RIL-seqやCLASHなどの他の一般的に使用される方法と比較して、MAPSは特定のsRNAを使用して、相互作用するすべてのRNA標的を共精製します。ここで、sRNA:RNA相互作用は他のRBP関連デュプレックスの中で希釈されず、理論的には標的の特徴をより深く特徴付けることを可能にする。しかし、RIL-seq/CLASHおよびMAPS法は、推定sRNA標的^12,41の異なるセットを明らかにし^、これらの実験的アプローチが相補的であることを示唆しているようだ。この不一致は、各方法によって生成される成長条件および/またはバイアスの変動によって説明することができます。
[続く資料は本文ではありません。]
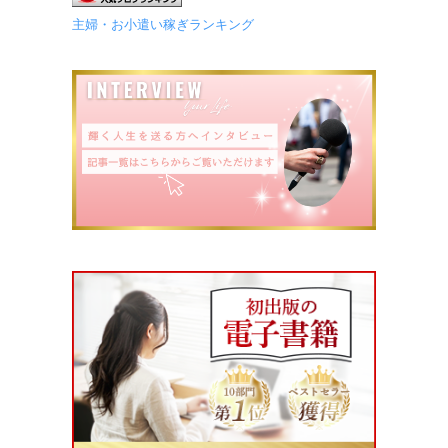
主婦・お小遣い稼ぎランキング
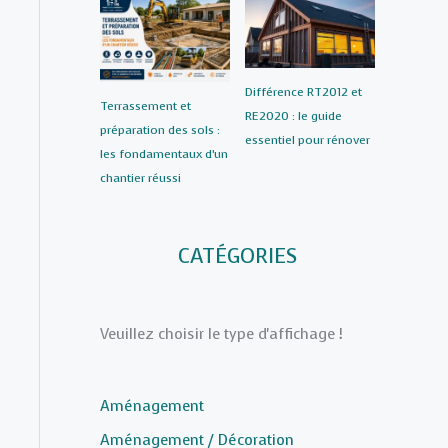
Différence RT2012 et
Terrassement et
RE2020 : le guide
préparation des sols :
essentiel pour rénover
les fondamentaux d’un
chantier réussi
CATÉGORIES
Veuillez choisir le type d'affichage !
Aménagement
Aménagement / Décoration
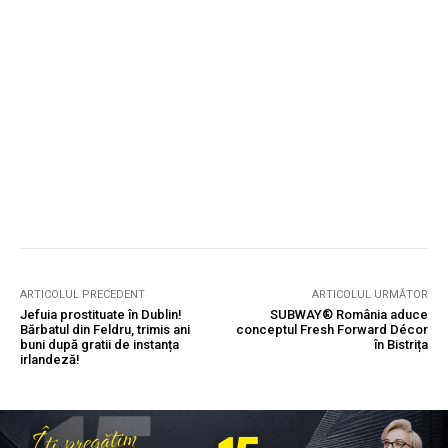
ARTICOLUL PRECEDENT
ARTICOLUL URMĂTOR
Jefuia prostituate în Dublin!
SUBWAY® România aduce
Bărbatul din Feldru, trimis ani
conceptul Fresh Forward Décor
buni după gratii de instanța
în Bistrița
irlandeză!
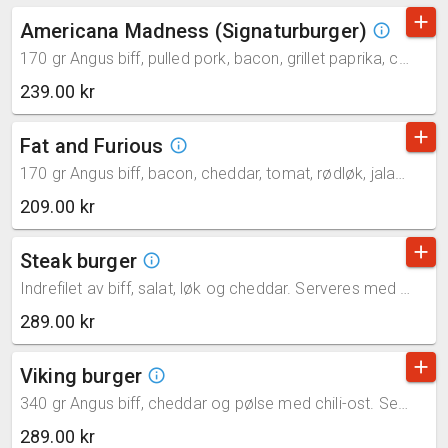
add
Americana Madness (Signaturburger)
info_outline
170 gr Angus biff, pulled pork, bacon, grillet paprika, cheddar, jalapeños, løkringer og pommes fries. Serveres med husets dressing . (gluten,melk)
239.00 kr
add
Fat and Furious
info_outline
170 gr Angus biff, bacon, cheddar, tomat, rødløk, jalapeños og sylteagurk. Serveres med BBQ-saus (gluten,melk)
209.00 kr
add
Steak burger
info_outline
Indrefilet av biff, salat, løk og cheddar. Serveres med aioli (gluten,melk
289.00 kr
add
Viking burger
info_outline
340 gr Angus biff, cheddar og pølse med chili-ost. Serveres med coleslaw
289.00 kr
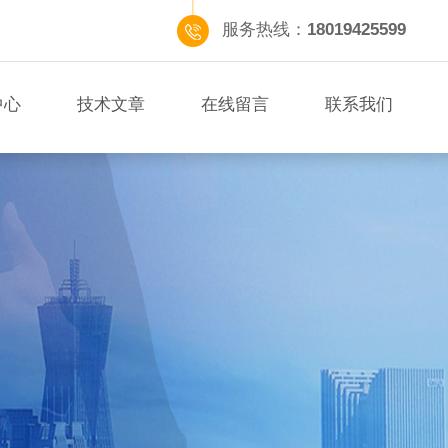
服务热线：
18019425599
中心
技术文章
在线留言
联系我们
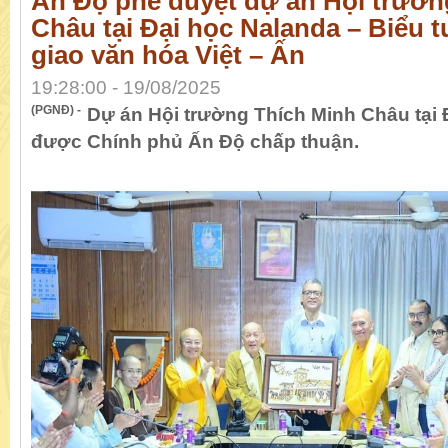
Ấn Độ phê duyệt dự án Hội trườn
Châu tại Đại học Nalanda – Biểu 
giao văn hóa Việt – Ấn
19:28:00 - 19/08/2025
(PGNĐ) -
Dự án Hội trường Thích Minh Châu tại 
được Chính phủ Ấn Độ chấp thuận.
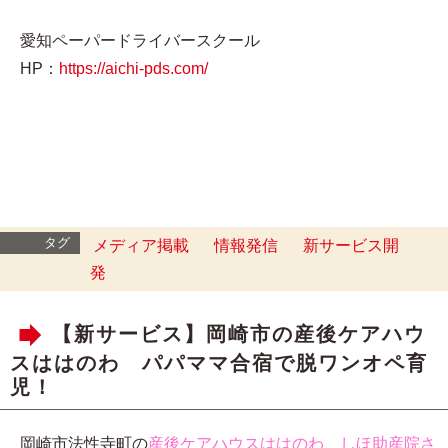
愛知ペーパードライバースクール
HP：
https://aichi-pds.com/
タグ
メディア掲載
情報発信
新サービス開
発
【新サービス】岡崎市の産後ケアハウ
スははのわ パパママ合宿で脱ワンオペ育
児！
岡崎市法性寺町の
産後ケアハウスははのわ しほ助産院さ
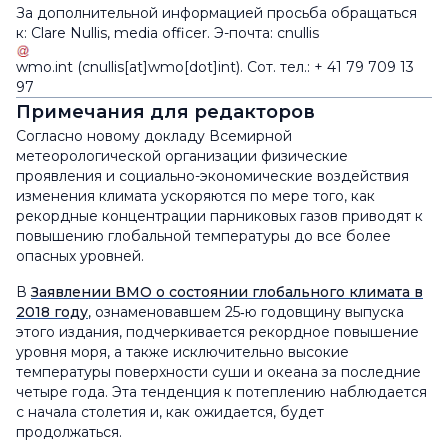
За дополнительной информацией просьба обращаться
к: Clare Nullis, media officer. Э-почта:
cnullis
wmo
.
int
(cnullis[at]wmo[dot]int)
. Сот. тел.: + 41 79 709 13
97
Примечания для редакторов
Согласно новому докладу Всемирной
метеорологической организации физические
проявления и социально-экономические воздействия
изменения климата ускоряются по мере того, как
рекордные концентрации парниковых газов приводят к
повышению глобальной температуры до все более
опасных уровней.
В
Заявлении ВМО о состоянии глобального климата в
2018 году
, ознаменовавшем 25‑ю годовщину выпуска
этого издания, подчеркивается рекордное повышение
уровня моря, а также исключительно высокие
температуры поверхности суши и океана за последние
четыре года. Эта тенденция к потеплению наблюдается
с начала столетия и, как ожидается, будет
продолжаться.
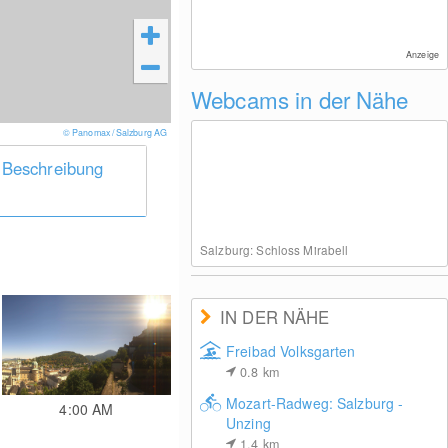
Anzeige
Webcams in der Nähe
© Panomax / Salzburg AG
 Beschreibung
Salzburg: Schloss Mirabell
IN DER NÄHE
Freibad Volksgarten
0.8
km
Mozart-Radweg: Salzburg -
4:00 AM
Unzing
1.4
km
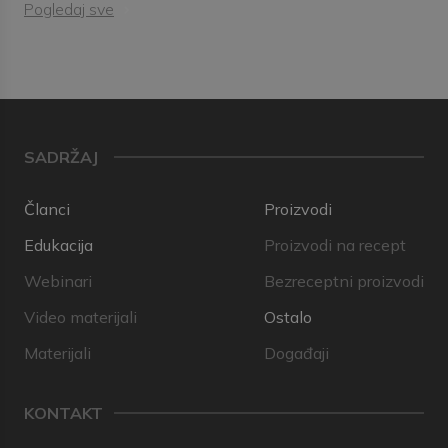
Pogledaj sve
SADRŽAJ
Članci
Proizvodi
Edukacija
Proizvodi na recept
Webinari
Bezreceptni proizvodi
Video materijali
Ostalo
Materijali
Događaji
KONTAKT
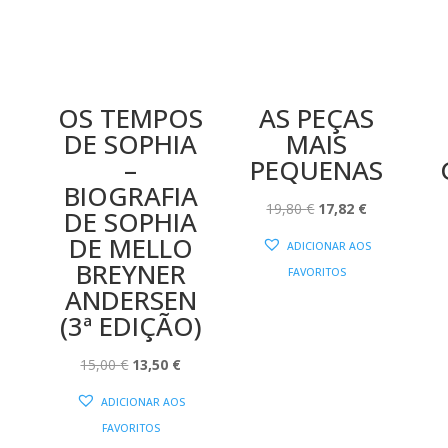
!
OS TEMPOS
AS PEÇAS
DE SOPHIA
MAIS
O
–
PEQUENAS
PREÇO
BIOGRAFIA
AL
ATUAL
O
O
19,80
€
17,82
€
DE SOPHIA
:
PREÇO
PREÇO
DE MELLO
ADICIONAR AOS
11,25 €.
ORIGINAL
ATUAL
BREYNER
FAVORITOS
ERA:
É:
ANDERSEN
19,80 €.
17,82 €.
(3ª EDIÇÃO)
O
O
15,00
€
13,50
€
PREÇO
PREÇO
ADICIONAR AOS
ORIGINAL
ATUAL
FAVORITOS
ERA:
É:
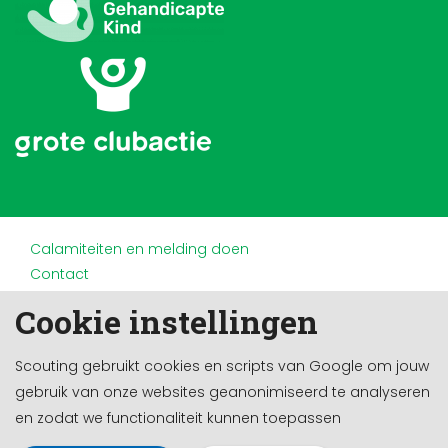
Calamiteiten en melding doen
Contact
Disclaimer
Cookie instellingen
Doneren en nalaten
Partners
Scouting gebruikt cookies en scripts van Google om jouw
Privacy
gebruik van onze websites geanonimiseerd te analyseren
Werken bij
en zodat we functionaliteit kunnen toepassen
Cookie-instellingen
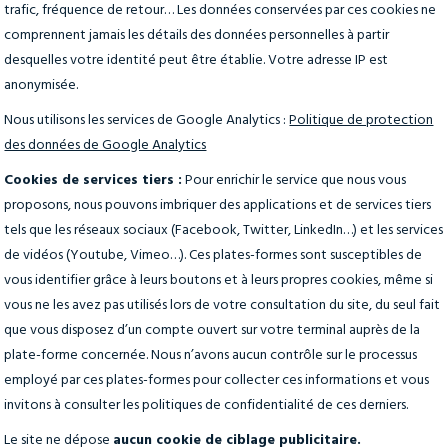
trafic, fréquence de retour… Les données conservées par ces cookies ne
comprennent jamais les détails des données personnelles à partir
desquelles votre identité peut être établie. Votre adresse IP est
anonymisée.
Nous utilisons les services de Google Analytics :
Politique de protection
des données de Google Analytics
Cookies de services tiers :
Pour enrichir le service que nous vous
proposons, nous pouvons imbriquer des applications et de services tiers
tels que les réseaux sociaux (Facebook, Twitter, LinkedIn…) et les services
de vidéos (Youtube, Vimeo…). Ces plates-formes sont susceptibles de
vous identifier grâce à leurs boutons et à leurs propres cookies, même si
vous ne les avez pas utilisés lors de votre consultation du site, du seul fait
que vous disposez d’un compte ouvert sur votre terminal auprès de la
plate-forme concernée. Nous n’avons aucun contrôle sur le processus
employé par ces plates-formes pour collecter ces informations et vous
invitons à consulter les politiques de confidentialité de ces derniers.
Le site ne dépose
aucun cookie de ciblage publicitaire.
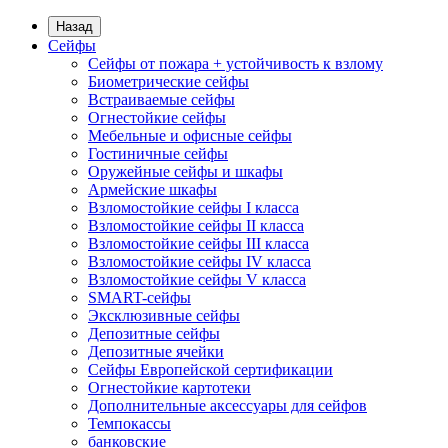
Назад
Сейфы
Сейфы от пожара + устойчивость к взлому
Биометрические сейфы
Встраиваемые сейфы
Огнестойкие сейфы
Мебельные и офисные сейфы
Гостиничные сейфы
Оружейные сейфы и шкафы
Армейские шкафы
Взломостойкие сейфы I класса
Взломостойкие сейфы II класса
Взломостойкие сейфы III класса
Взломостойкие сейфы IV класса
Взломостойкие сейфы V класса
SMART-сейфы
Эксклюзивные сейфы
Депозитные сейфы
Депозитные ячейки
Сейфы Европейской сертификации
Огнестойкие картотеки
Дополнительные аксессуары для сейфов
Темпокассы
банковские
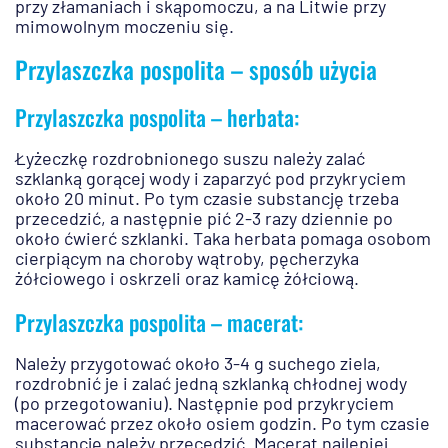
przy złamaniach i skąpomoczu, a na Litwie przy
mimowolnym moczeniu się.
Przylaszczka pospolita – sposób użycia
Przylaszczka pospolita – herbata:
Łyżeczkę rozdrobnionego suszu należy zalać
szklanką gorącej wody i zaparzyć pod przykryciem
około 20 minut. Po tym czasie substancję trzeba
przecedzić, a następnie pić 2-3 razy dziennie po
około ćwierć szklanki. Taka herbata pomaga osobom
cierpiącym na choroby wątroby, pęcherzyka
żółciowego i oskrzeli oraz kamicę żółciową.
Przylaszczka pospolita – macerat:
Należy przygotować około 3-4 g suchego ziela,
rozdrobnić je i zalać jedną szklanką chłodnej wody
(po przegotowaniu). Następnie pod przykryciem
macerować przez około osiem godzin. Po tym czasie
substancję należy przecedzić. Macerat najlepiej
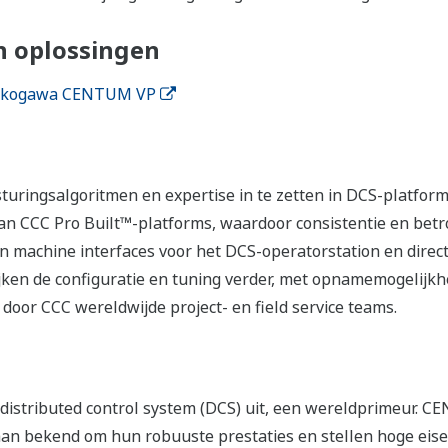
n oplossingen
 Yokogawa CENTUM VP
uringsalgoritmen en expertise in te zetten in DCS-platform
an CCC Pro Built™-platforms, waardoor consistentie en bet
 machine interfaces voor het DCS-operatorstation en direct
jken de configuratie en tuning verder, met opnamemogelijkhe
door CCC wereldwijde project- en field service teams.
istributed control system (DCS) uit, een wereldprimeur. C
bekend om hun robuuste prestaties en stellen hoge eisen 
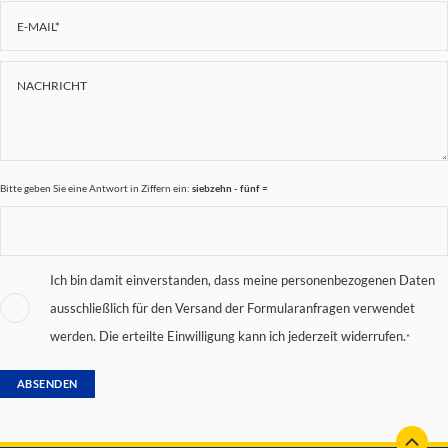
Bitte geben Sie eine Antwort in Ziffern ein:
siebzehn - fünf =
Ich bin damit einverstanden, dass meine personenbezogenen Daten
ausschließlich für den Versand der Formularanfragen verwendet
werden. Die erteilte Einwilligung kann ich jederzeit widerrufen.
*
ABSENDEN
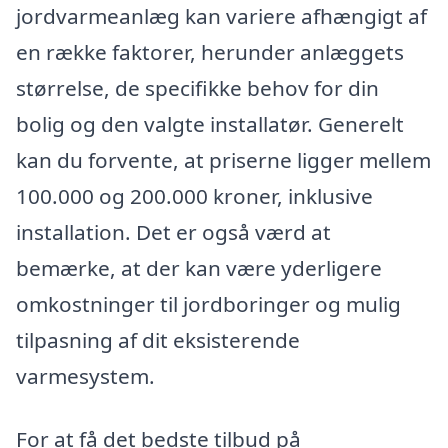
jordvarmeanlæg kan variere afhængigt af
en række faktorer, herunder anlæggets
størrelse, de specifikke behov for din
bolig og den valgte installatør. Generelt
kan du forvente, at priserne ligger mellem
100.000 og 200.000 kroner, inklusive
installation. Det er også værd at
bemærke, at der kan være yderligere
omkostninger til jordboringer og mulig
tilpasning af dit eksisterende
varmesystem.
For at få det bedste tilbud på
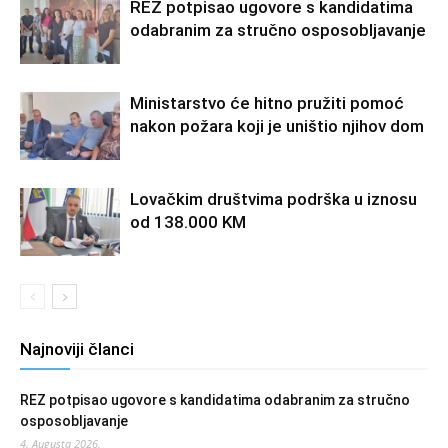
REZ potpisao ugovore s kandidatima
odabranim za stručno osposobljavanje
Ministarstvo će hitno pružiti pomoć
nakon požara koji je uništio njihov dom
Lovačkim društvima podrška u iznosu
od 138.000 KM
Najnoviji članci
REZ potpisao ugovore s kandidatima odabranim za stručno
osposobljavanje
4. Augusta 2026.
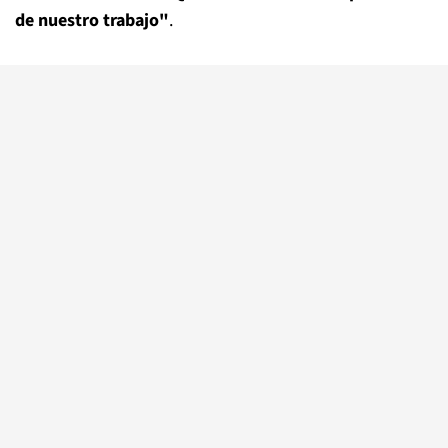
de nuestro trabajo"
.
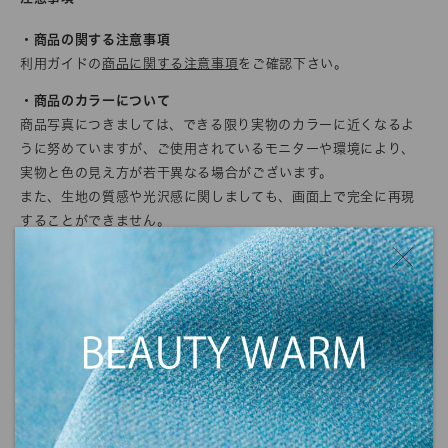
・商品の関する注意事項
利用ガイドの
商品に関する注意事項
をご確認下さい。
・商品のカラーについて
商品写真につきましては、できる限り実物のカラーに近くなるよ
うに努めていますが、ご使用されているモニターや環境により、
実物と色の見え方が若干異なる場合がございます。
また、生地の質感や光沢感に関しましても、画面上で完全に再現
することができません。
ご注文の前にサンプル帳でのご確認をお勧めします。
・商品の発送について
発送に関する注意事項を利用ガイドに記載しております。
ご注文前に一度ご確認をお願いします。
>>
ご利用ガイド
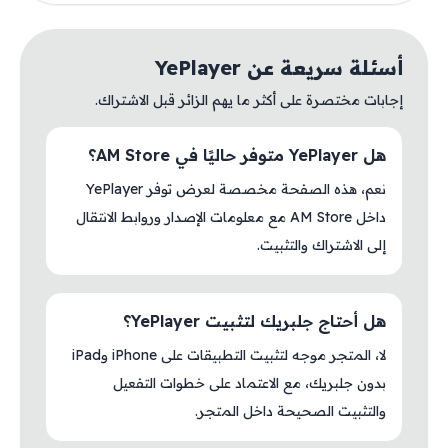
أسئلة سريعة عن YePlayer
إجابات مختصرة على أكثر ما يهم الزائر قبل الاشتراك.
هل YePlayer متوفر حاليًا في AM Store؟
نعم، هذه الصفحة مخصصة لعرض توفر YePlayer
داخل AM Store مع معلومات الإصدار وروابط الانتقال
إلى الاشتراك والتثبيت.
هل أحتاج جلبريك لتثبيت YePlayer؟
لا، المتجر موجه لتثبيت التطبيقات على iPhone وiPad
بدون جلبريك، مع الاعتماد على خطوات التفعيل
والتثبيت الصحيحة داخل المتجر.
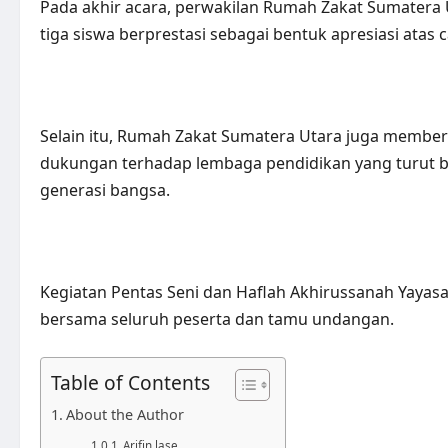
Pada akhir acara, perwakilan Rumah Zakat Sumatera 
tiga siswa berprestasi sebagai bentuk apresiasi ata
Selain itu, Rumah Zakat Sumatera Utara juga membe
dukungan terhadap lembaga pendidikan yang turut
generasi bangsa.
Kegiatan Pentas Seni dan Haflah Akhirussanah Yayasa
bersama seluruh peserta dan tamu undangan.
Table of Contents
About the Author
Arifin lase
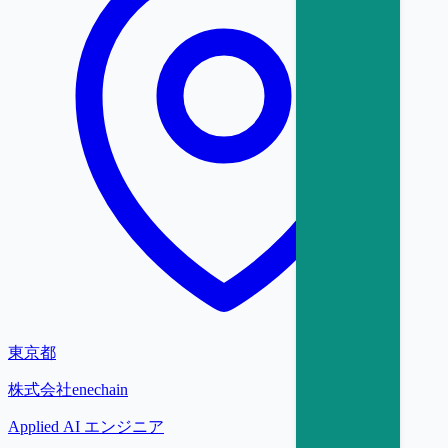
東京都
株式会社enechain
Applied AI エンジニア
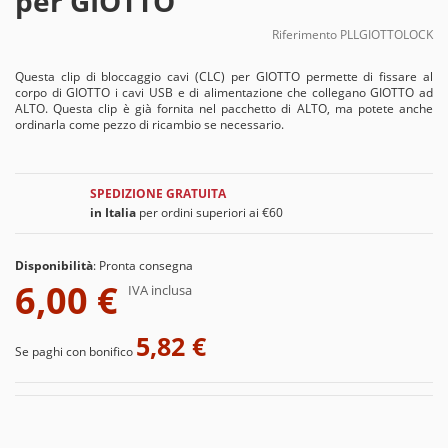
per GIOTTO
Riferimento
PLLGIOTTOLOCK
Questa clip di bloccaggio cavi (CLC) per GIOTTO permette di fissare al
corpo di GIOTTO i cavi USB e di alimentazione che collegano GIOTTO ad
ALTO. Questa clip è già fornita nel pacchetto di ALTO, ma potete anche
ordinarla come pezzo di ricambio se necessario.
SPEDIZIONE GRATUITA
in Italia
per ordini superiori ai €60
Disponibilità
:
Pronta consegna
6,00 €
IVA inclusa
5,82 €
Se paghi con bonifico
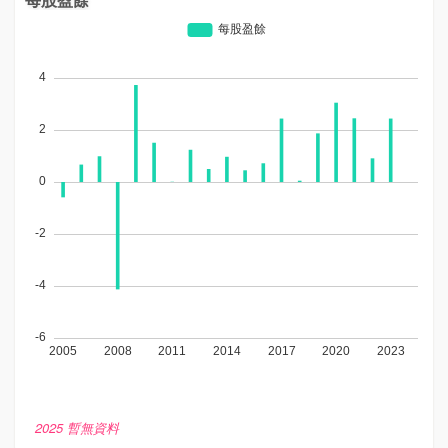
2025 暫無資料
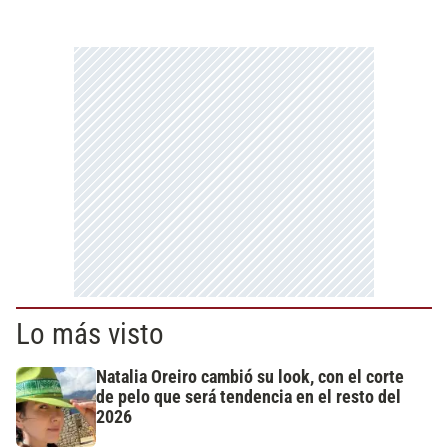
Lo más visto
Natalia Oreiro cambió su look, con el corte
de pelo que será tendencia en el resto del
2026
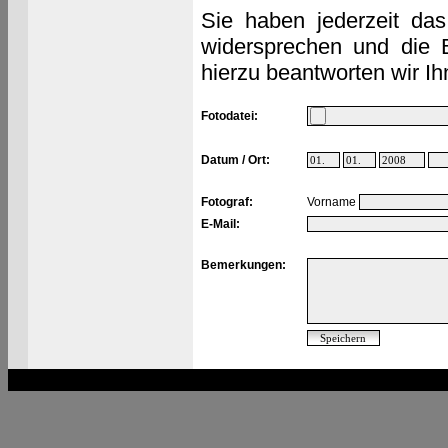
Sie haben jederzeit das
widersprechen und die 
hierzu beantworten wir Ih
Fotodatei:
Datum / Ort:
Fotograf:
Vorname
E-Mail:
Bemerkungen:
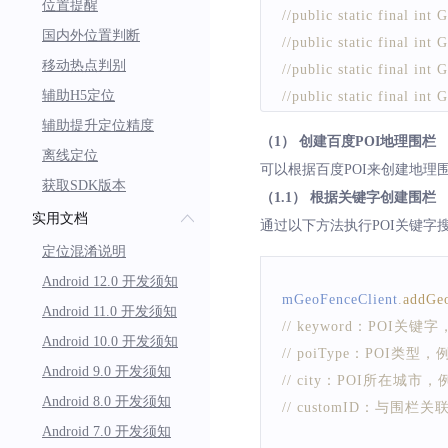
位置提醒
//public static fin
国内外位置判断
//public static fin
移动热点判别
//public static f
辅助H5定位
//public static f
//public static fin
辅助提升定位精度
（1） 创建百度POI地理围栏
mGeoFenceClient
.
setAct
离线定位
可以根据百度POI来创建地理
获取SDK版本
（1.1） 根据关键字创建围栏
/** 
实用文档
通过以下方法执行POI关键字
* setTriggerCount(int in,
定位混淆说明
* 设置进入围栏、离开
Android 12.0 开发须知
* @param in 进入围
mGeoFenceClient
.
addGe
Android 11.0 开发须知
* @param out 离开
// keyword：POI关
* @param stay 在
Android 10.0 开发须知
// poiType：POI类
*/
Android 9.0 开发须知
// city：POI所在城市
mGeoFenceClient
.
setTri
Android 8.0 开发须知
// customID：与围栏
Android 7.0 开发须知
/**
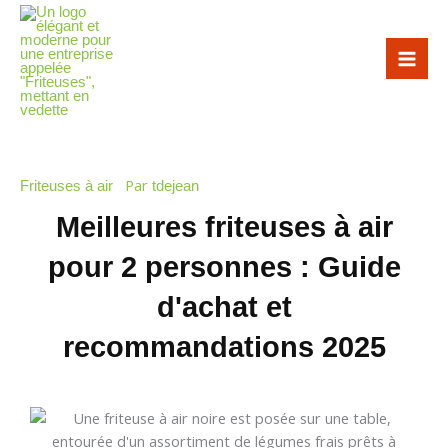
Aller
au
contenu
Par
Friteuses à air
tdejean
Meilleures friteuses à air
pour 2 personnes : Guide
d'achat et
recommandations 2025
したがって、研究の目的は、方法の選択に影響を与える必要があります。sRNA標的のグローバル分析や、RBPがsRNA媒介制御に関与する場合、RIL-seqおよびCLASH法が好ましい。どちらのアプローチも、特定のRBPに依存する規制ネットワークの概要を提供し、その結果、多種多様なSRNAおよび関連するターゲットを明らかにする。反対に、特定のsRNAの研究のために、またはRBPが知られていないか関与していない場合、MAPSは適切なオプションを表す。

著者らは開示するものは何もない。

この作品は、「アジェンス・ナショナル・デ・ラ・レシェルシュ」(ANR、グラントANR-16-CE11-0007-01、RIBOSTAPH、およびANR-18-CE12-002-002-04、CoNoCo、PR)によってサポートされました。また、将来のプログラムへの投資の一環としてANRが管理する国家からの資金として、LabEx NetRNA ANR-10-LABX-0036およびANR-17-EURE-0023(PRへ)の枠組みの下で出版されています。DLは、マリー・スウォトフスカ・キュリー補助金第753137-SaRNARegの下で欧州連合のHorizon 2020研究・イノベーションプログラムによって支援されました。E.マッセラボでの作業は、カナダ保健研究所(CIHR)、カナダ自然科学工学研究評議会(NSERC)、国立衛生研究所NIHチームグラントR01 GM092830-06A1からの助成金を運営することによって支援されています。